(Extracted page text data)

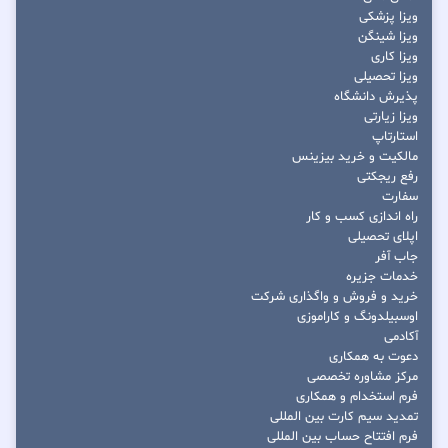
ویزا پزشکی
ویزا شینگن
ویزا کاری
ویزا تحصیلی
پذیرش دانشگاه
ویزا زیارتی
استارتاپ
مالکیت و خرید بیزینس
رفع ریجکتی
سفارت
راه اندازی کسب و کار
اپلای تحصیلی
جاب آفر
خدمات جزیره
خرید و فروش و واگذاری شرکت
اوسبیلدونگ و کاراموزی
آکادمی
دعوت به همکاری
مرکز مشاوره تخصصی
فرم استخدام و همکاری
تمدید سیم کارت بین المللی
فرم افتتاح حساب بین المللی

What you need to do.
Of all the lines in the data above, show only those that hold the word "خرید".

Task output.
مالکیت و خرید بیزینس
خرید و فروش و واگذاری شرکت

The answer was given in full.